Affidamento in prova : la disoccupazione non è ipso facto ostativa alla concessione del beneficio (Riccardo Radi)

La Cassazione sezione 1 con la sentenza numero 6553 del 17 febbraio 2025 ha ricordato che in tema di misure alternative alla detenzione deve ritenersi che lo svolgimento di attività lavorativa può costituire un mezzo di reinserimento sociale ed è, quindi, valutabile nel più generale giudizio di idoneità della misura alternativa dell’affidamento in prova.

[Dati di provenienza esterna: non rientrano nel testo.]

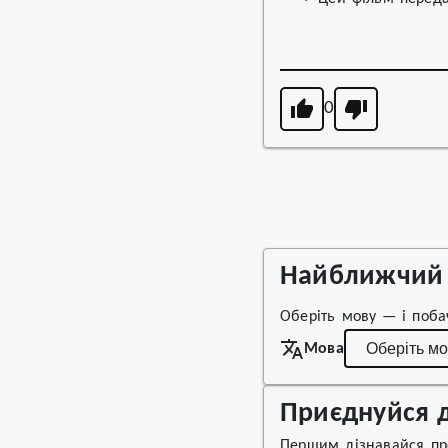
0
Найближчий 
Оберіть мову — і поба
Мова
Приєднуйся д
Першим дізнавайся про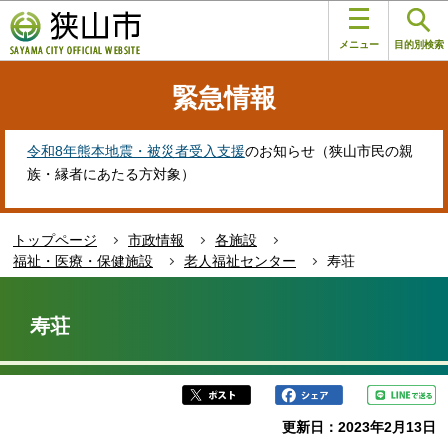
こ
このページの本文へ移動
の
メニュー
目的別検索
ペ
ー
緊急情報
ジ
の
先
令和8年熊本地震・被災者受入支援
のお知らせ（狭山市民の親
頭
族・縁者にあたる方対象）
で
す
トップページ
市政情報
各施設
福祉・医療・保健施設
老人福祉センター
寿荘
本
文
寿荘
こ
こ
か
ら
更新日：2023年2月13日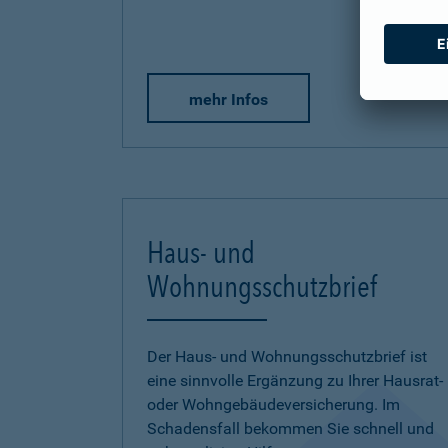
mehr Infos
Haus- und
Wohnungsschutzbrief
Der Haus- und Wohnungsschutzbrief ist
eine sinnvolle Ergänzung zu Ihrer Hausrat-
oder Wohngebäudeversicherung. Im
Schadensfall bekommen Sie schnell und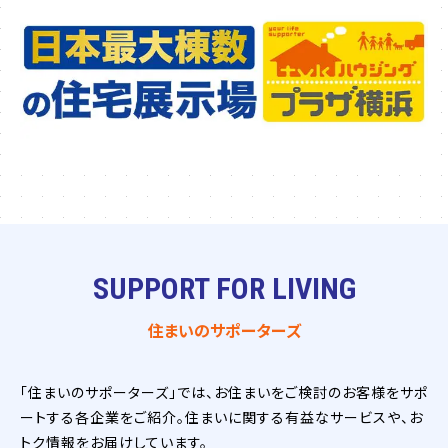
SUPPORT FOR LIVING
住まいのサポーターズ
「住まいのサポーターズ」では、お住まいをご検討のお客様をサポ
ートする各企業をご紹介。住まいに関する有益なサービスや、お
トク情報をお届けしています。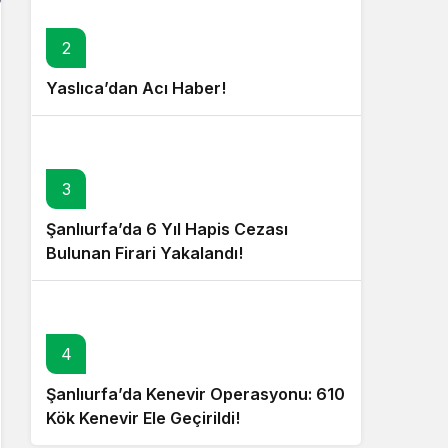
2
Yaslıca’dan Acı Haber!
3
Şanlıurfa’da 6 Yıl Hapis Cezası
Bulunan Firari Yakalandı!
4
Şanlıurfa’da Kenevir Operasyonu: 610
Kök Kenevir Ele Geçirildi!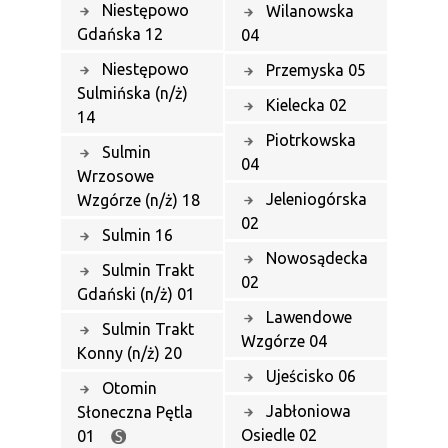
Niestępowo
Wilanowska
Gdańska 12
04
Niestępowo
Przemyska 05
Sulmińska (n/ż)
Kielecka 02
14
Piotrkowska
Sulmin
04
Wrzosowe
Jeleniogórska
Wzgórze (n/ż) 18
02
Sulmin 16
Nowosądecka
Sulmin Trakt
02
Gdański (n/ż) 01
Lawendowe
Sulmin Trakt
Wzgórze 04
Konny (n/ż) 20
Ujeścisko 06
Otomin
Jabłoniowa
Słoneczna Pętla
Osiedle 02
01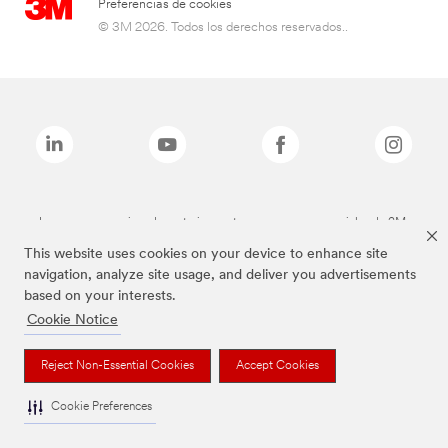
Preferencias de cookies
© 3M 2026. Todos los derechos reservados..
Las marcas mencionadas anteriormente son marcas comerciales de 3M.
This website uses cookies on your device to enhance site
navigation, analyze site usage, and deliver you advertisements
based on your interests.
Cookie Notice
Reject Non-Essential Cookies
Accept Cookies
Cookie Preferences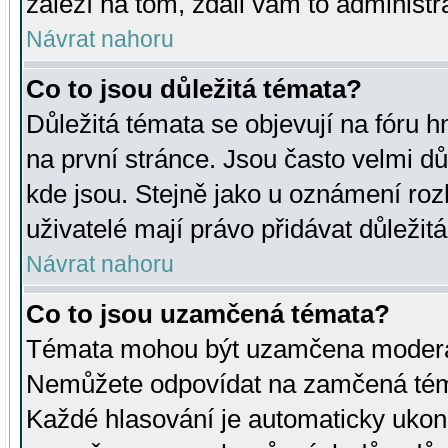
záleží na tom, zdali vám to administr
Návrat nahoru
Co to jsou důležitá témata?
Důležitá témata se objevují na fóru
na první stránce. Jsou často velmi důl
kde jsou. Stejně jako u oznámení rozh
uživatelé mají právo přidávat důležit
Návrat nahoru
Co to jsou uzamčená témata?
Témata mohou být uzamčena moderá
Nemůžete odpovídat na zamčená téma
Každé hlasování je automaticky uko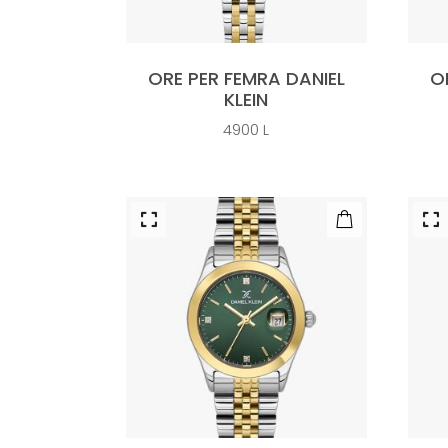
ORE PER FEMRA DANIEL
O
KLEIN
4900
L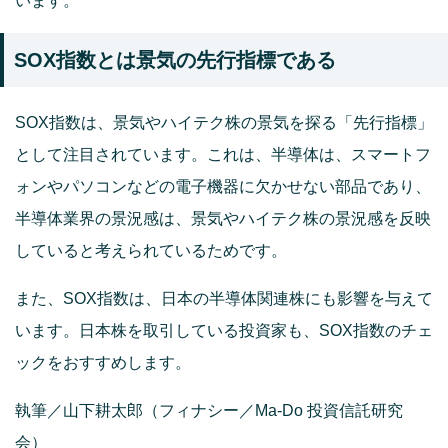
います。
SOX指数とは景気の先行指標である
SOX指数は、景気やハイテク株の景気を探る「先行指標」
として注目されています。これは、半導体は、スマートフ
ォンやパソコンなどの電子機器に欠かせない部品であり、
半導体業界の景況感は、景気やハイテク株の景況感を反映
していると考えられているためです。
また、SOX指数は、日本の半導体関連株にも影響を与えて
います。日本株を取引している投資家も、SOX指数のチェ
ックをおすすめします。
執筆／山下耕太郎（フィナシー／Ma-Do 投資信託研究
会）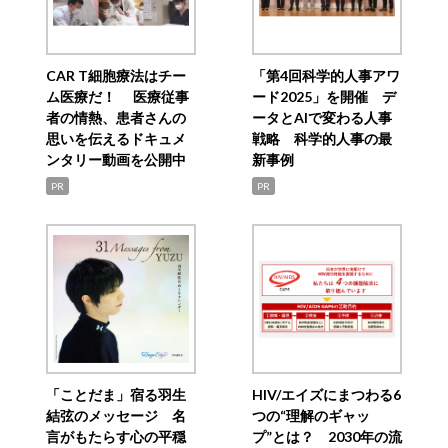
CAR T細胞療法はチー
「第4回科学的人事アワ
ム医療だ！ 医療従事
ード2025」を開催 デ
者の情熱、患者さんの
ータとAIで変わる人事
思いを伝えるドキュメ
戦略 科学的人事の最
ンタリー動画を公開中
新事例
PR
PR
「ことだま」宿る羽生
HIV/エイズにまつわる6
結弦のメッセージ 名
つの“理解のギャッ
言がもたらす心の平穏
プ”とは？ 2030年の流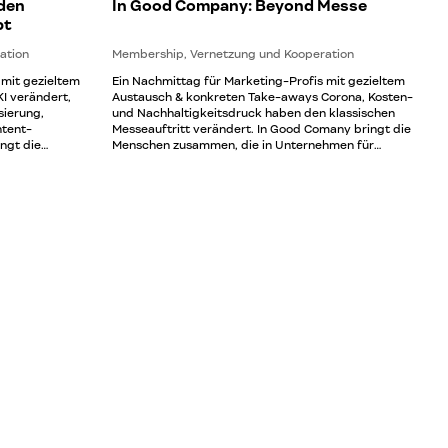
den
In Good Company: Beyond Messe
bt
ation
Membership, Vernetzung und Kooperation
 mit gezieltem
Ein Nachmittag für Marketing-Profis mit gezieltem
I verändert,
Austausch & konkreten Take-aways Corona, Kosten-
sierung,
und Nachhaltigkeitsdruck haben den klassischen
ntent-
Messeauftritt verändert. In Good Comany bringt die
ngt die
Menschen zusammen, die in Unternehmen für
hmen für
Marketing verantwortlich sind – zum Netzwerken
m Netzwerken
und um voneinander zu lernen. Im moderierten
derierten
Gespräch entstehen neue Perspektiven und neue
ven und neue
Erkenntnisse durch die Erfahrung anderer. Es treffen
erer. Es treffen
Kommunikationsprofis auf Digitalstrateg*innen und
ateg*innen und
Content-Köpfe – alle mit dem gleichen Mindset:
en Mindset:
offen, kreativ, relevant. Neben dem Netzwerken
 Netzwerken
schaffen wir einen strukturierten Gesprächsraum
esprächsraum
für das Thema „Beyond Messe: Wo begegnen sich
ngalltag neu
Marken und Menschen morgen?“ Diese
ltung
Veranstaltung ist etwas für dich, wenn… Das Format:
eams sind mit
Marketingteams sind mit immer komplexeren
nfrontiert.
Anforderungen konfrontiert. Dafür braucht es neue
und frische
Lösungswege und frische Perspektiven. Diese
rdert
Veranstaltung fördert Austausch, Vertrauen und
er Lernen, geht
voneinander Lernen, geht über reine Theorie
eine echte
hinaus und bietet eine echte Unterstützung im
 Praxis-
Arbeitsalltag durch Praxis-Insights. Die bewusst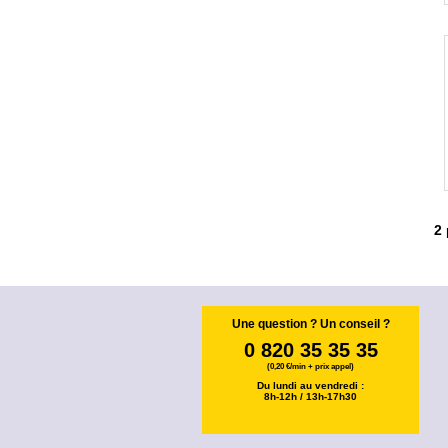
2
Une question ? Un conseil ?
0 820 35 35 35
(0,20 €/min + prix appel)
Du lundi au vendredi :
8h-12h / 13h-17h30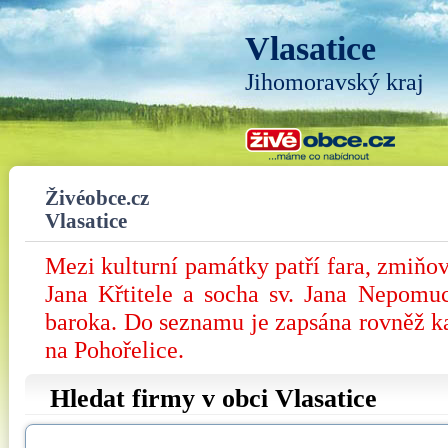
Vlasatice
Jihomoravský kraj
Živéobce.cz
Vlasatice
Mezi kulturní památky patří fara, zmiňovan
Jana Křtitele a socha sv. Jana Nepomu
baroka. Do seznamu je zapsána rovněž k
na Pohořelice.
Hledat firmy v obci Vlasatice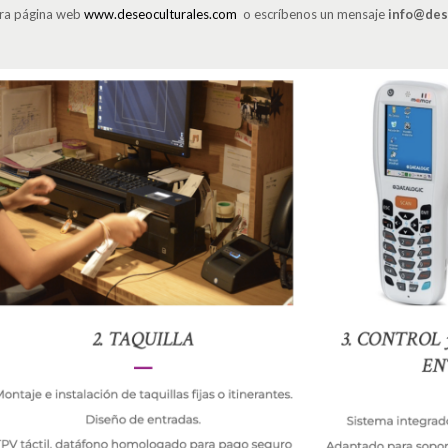
stra página web
www.deseoculturales.com
o escríbenos un mensaje
info@des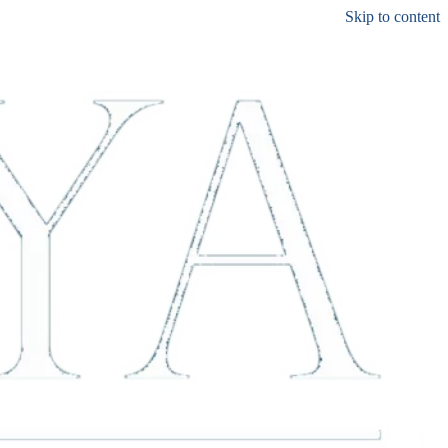
Skip to content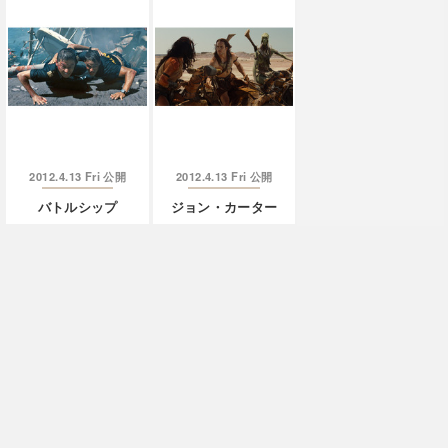
2012.4.13 Fri
2012.4.13 Fri
公開
公開
バトルシップ
ジョン・カーター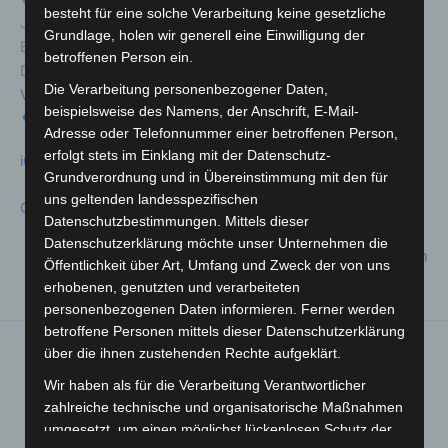
besteht für eine solche Verarbeitung keine gesetzliche
Jahnstraße 1
Grundlage, holen wir generell eine Einwilligung der
Badbergen
,
Niedersachsen
49635
betroffenen Person ein.
Deutschland
Die Verarbeitung personenbezogener Daten,
Veranstaltungsort anschauen
beispielsweise des Namens, der Anschrift, E-Mail-
Karte
Adresse oder Telefonnummer einer betroffenen Person,
erfolgt stets im Einklang mit der Datenschutz-
iCal
Grundverordnung und in Übereinstimmung mit den für
uns geltenden landesspezifischen
Google
Datenschutzbestimmungen. Mittels dieser
Datenschutzerklärung möchte unser Unternehmen die
Kompletten Kalender ansehen
Öffentlichkeit über Art, Umfang und Zweck der von uns
erhobenen, genutzten und verarbeiteten
personenbezogenen Daten informieren. Ferner werden
betroffene Personen mittels dieser Datenschutzerklärung
über die ihnen zustehenden Rechte aufgeklärt.
Frühstücksplauderei
Kreativ
&
Werkstatt –
Wir haben als für die Verarbeitung Verantwortlicher
Handysprechstunde
Wolle & mehr
zahlreiche technische und organisatorische Maßnahmen
16. Dezember 2025
17. Dezember 2025
umgesetzt, um einen möglichst lückenlosen Schutz der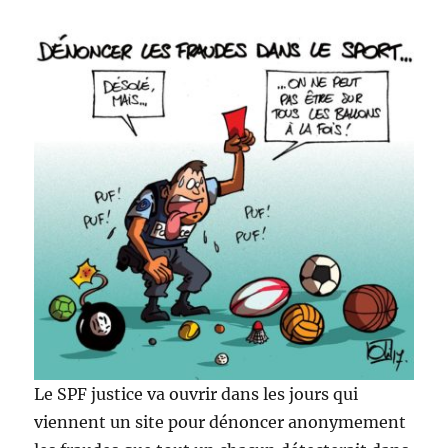
Le SPF justice va ouvrir dans les jours qui
viennent un site pour dénoncer anonymement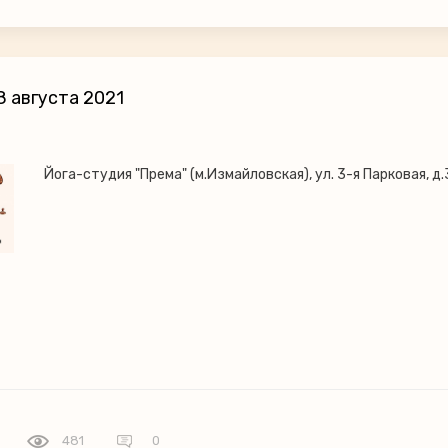
 августа 2021
Йога-студия "Према" (м.Измайловская), ул. 3-я Парковая, д.
481
0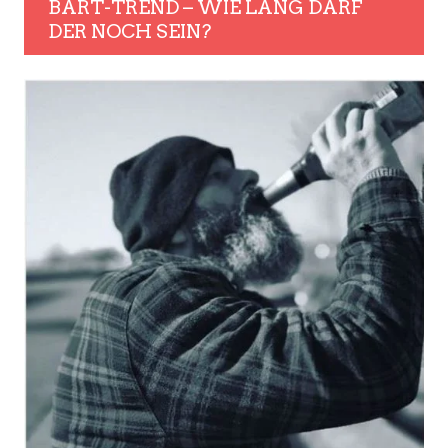
BART-TREND – WIE LANG DARF
DER NOCH SEIN?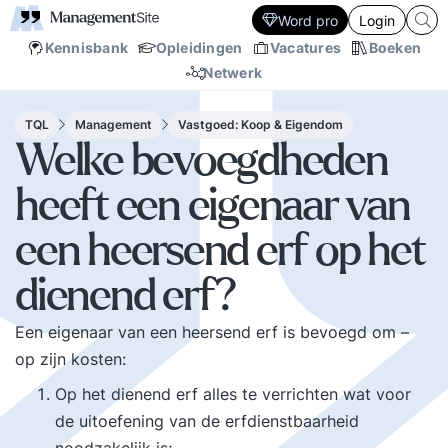
Word pro
Login
Kennisbank
Opleidingen
Vacatures
Boeken
Netwerk
TQL
Management
Vastgoed: Koop & Eigendom
Welke bevoegdheden
heeft een eigenaar van
een heersend erf op het
dienend erf?
Een eigenaar van een heersend erf is bevoegd om –
op zijn kosten:
Op het dienend erf alles te verrichten wat voor
de uitoefening van de erfdienstbaarheid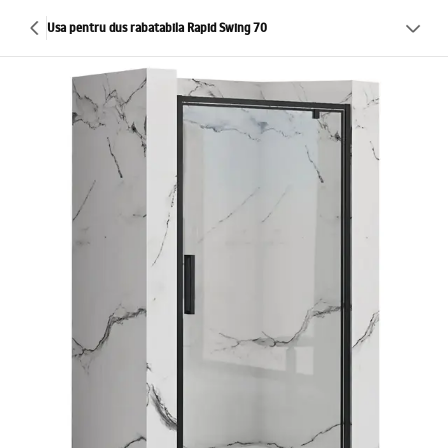
Usa pentru dus rabatabila Rapid Swing 70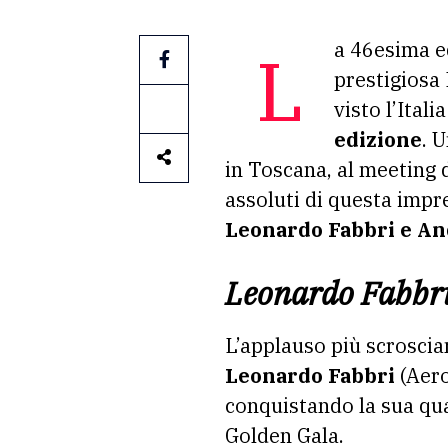
La 46esima 
prestigiosa
visto l’Itali
edizione
. 
in Toscana, al meeting 
assoluti di questa impr
Leonardo Fabbri e An
Leonardo Fabbri 
L’applauso più scroscian
Leonardo Fabbri
(Aero
conquistando la sua qua
Golden Gala.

Tuttavia, tale circostanza, da sola, non costituisce, qualora mancante, condizione ostativa all’applicabilità della misura in questione, trattandosi di parametro apprezzabile in relazione ad altri elementi – quali i precedenti penali, la condotta inframuraria, la partecipazione al trattamento rieducativo – sottoposti alla valutazione del giudice, dovendosi ritenere che tale carenza possa eventualmente essere surrogata dallo svolgimento di attività socialmente utili, anche di tipo volontaristico.

Ricordiamo che la medesima sezione aveva già statuito in senso conforme, con la sentenza numero 37131/2023 che aveva sottolineato che lo stato di disoccupazione non è una condizione che ipso facto ostativa alla concessione dell’invocato beneficio (Sez. 1°, n. 26789 in data 18.06.2009, Gennari, Rv, 244735; così anche Sez. 1, n. 1619 del 13/03/1996, De Palma, Rv. 204611, a mente della quale: “In tema di misure alternative alla detenzione deve ritenersi che lo svolgimento di attività lavorativa può costituire un mezzo di reinserimento sociale ed è, quindi, valutabile nel più generale giudizio di idoneità della misura alternativa dell’affidamento in prova.

Tuttavia tale circostanza, da sola, non costituisce, qualora mancante, condizione ostativa all’applicabilità della misura in questione, trattandosi di parametro apprezzabile in relazione ad altri elementi – quali i precedenti penali, la condotta inframuraria, la partecipazione al trattamento rieducativo – sottoposti alla valutazione del giudice”).

Tale carenza, infatti, può eventualmente essere surrogata dallo svolgimento di attività socialmente utili, anche di tipo volontaristico.

La prestazione di attività di tal genere riveste una tale positiva valenza, da consolidare nel condannato un iter virtuoso, informato al progresso nella rieducazione sociale e nel reinserimento all’interno di un contesto non deviante (Sez. 1, n. 18939 del 26/02/2013; E. A., Rv. 256024).

Nella concreta fattispecie, il Tribunale di sorveglianza ha apoditticamente disatteso la richiesta, non prendendo in considerazione la documentata possibilità di espletamento, da parte della condannata, di attività di volontariato.

Il provvedimento impugnato ha contraddetto, dunque, il sopra richiamato insegnamento della Suprema Corte.